Foreign Secretary, Boris Johnson, yesterday addressed an audience of key policy makers at a reception looking forward to International Women’s Day. He announced a new Special Envoy for Gender Equality, Joanna Roper. Joanna will spearhead the UK’s efforts to deliver a coherent international approach to ensuring the rights of women and girls, working closely with Whitehall departments, civil society, academics, and other governments.
The Foreign Secretary spoke of his personal commitment to addressing gender inequality in all its forms. He argued in particular that unequal access to education, itself flowing from gender prejudice and discrimination was a major barrier to women’s empowerment.
Speaking at the event, the Foreign Secretary said:
The sombre truth is that today 61 million girls between the ages of 6 and 14 do not have the chance to go to school. They have the same right to an education as anyone else – and at least as much potential and ability – but too many girls in too many countries endure the supreme injustice of being denied the opportunity to attend school.

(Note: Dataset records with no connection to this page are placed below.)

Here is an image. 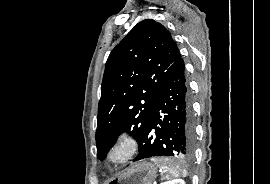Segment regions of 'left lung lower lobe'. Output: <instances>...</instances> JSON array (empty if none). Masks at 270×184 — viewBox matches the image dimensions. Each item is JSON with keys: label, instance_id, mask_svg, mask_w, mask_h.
Instances as JSON below:
<instances>
[{"label": "left lung lower lobe", "instance_id": "0a47b994", "mask_svg": "<svg viewBox=\"0 0 270 184\" xmlns=\"http://www.w3.org/2000/svg\"><path fill=\"white\" fill-rule=\"evenodd\" d=\"M191 98L182 58L163 84L133 161L173 156L189 161L194 154Z\"/></svg>", "mask_w": 270, "mask_h": 184}]
</instances>
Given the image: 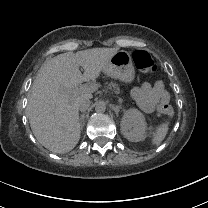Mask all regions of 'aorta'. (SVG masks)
Listing matches in <instances>:
<instances>
[{"mask_svg": "<svg viewBox=\"0 0 208 208\" xmlns=\"http://www.w3.org/2000/svg\"><path fill=\"white\" fill-rule=\"evenodd\" d=\"M95 112L98 114H102L105 112V105L104 103H97L95 106Z\"/></svg>", "mask_w": 208, "mask_h": 208, "instance_id": "aorta-1", "label": "aorta"}]
</instances>
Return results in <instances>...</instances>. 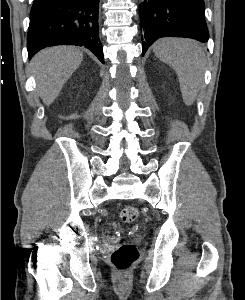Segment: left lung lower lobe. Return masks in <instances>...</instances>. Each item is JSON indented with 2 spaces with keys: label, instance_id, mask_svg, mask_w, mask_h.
I'll use <instances>...</instances> for the list:
<instances>
[{
  "label": "left lung lower lobe",
  "instance_id": "obj_1",
  "mask_svg": "<svg viewBox=\"0 0 245 300\" xmlns=\"http://www.w3.org/2000/svg\"><path fill=\"white\" fill-rule=\"evenodd\" d=\"M203 0H144L139 6L142 55L161 37L209 38Z\"/></svg>",
  "mask_w": 245,
  "mask_h": 300
}]
</instances>
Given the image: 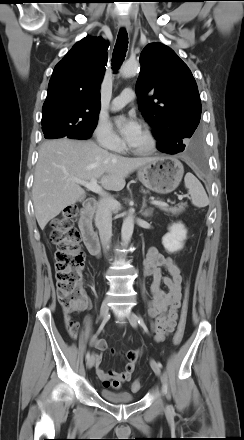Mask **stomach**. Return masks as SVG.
<instances>
[{
	"label": "stomach",
	"mask_w": 244,
	"mask_h": 440,
	"mask_svg": "<svg viewBox=\"0 0 244 440\" xmlns=\"http://www.w3.org/2000/svg\"><path fill=\"white\" fill-rule=\"evenodd\" d=\"M184 174L182 163L173 156L162 155L138 169L137 176L149 190L167 194L180 184Z\"/></svg>",
	"instance_id": "obj_1"
}]
</instances>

If you want to increase prosperity; stabilise population growth; improve child nutrition; and reduce child marriage, the single most effective remedy is to ensure that all girls go to school.
I hope that every national leader will wake up to the benefits - and the essential justice - of educating the daughters of their country just as surely as they educate their sons.
The FCO is taking forward the global agenda of equality support projects to increase women’s empowerment around the world, challenging gender stereotypes of what a “traditional” women’s role is.
Justine Greening, Minister for Women and Equalities, described the continuing efforts to promote gender equality in the UK. By marrying up the domestic and international aspects we showcase UK leadership in this field giving us greater credibility to encourage like-minded partners and to advance action on gender equality in multilateral fora.
Justine Greening, Secretary of State for Education, said:
No woman should be held back in life because of her gender and I’m incredibly proud of this government’s work to help women around the world to fulfil their ambitions. Here in the UK we now have record numbers of women in work, and we have more women than ever before on the boards of the UK’s top companies. Internationally, our investment in foreign aid is helping girls in the developing world to get an education.
We have much to celebrate ahead of International Women’s Day – but there is still more to do. We are going further to deliver economic empowerment for women by requiring large employers to publish their gender pay gaps for the first time ever. We have pledged to eliminate all violence against women and girls, backed by £80 million funding. And we are supporting girls to take careers in male dominated industries so we have better gender balance in our workplaces.
On her new appointment, Joanna Roper, Special Envoy for Gender Equality, said:
I’m delighted to have been appointed as the FCO’s first ever Special Envoy for Gender Equality. This is really important work. Gender inequality is still too common. We must break down the barriers that hold women back.
More than 350 people attended the event held at the Foreign Office, including a number of ministers and Parliamentarians, including Emily Thornberry MP, Dominic Grieve MP and Jess Phillips MP. Civil society organisations including Stonewall, Womankind Worldwide and Oxfam and senior diplomats also attended.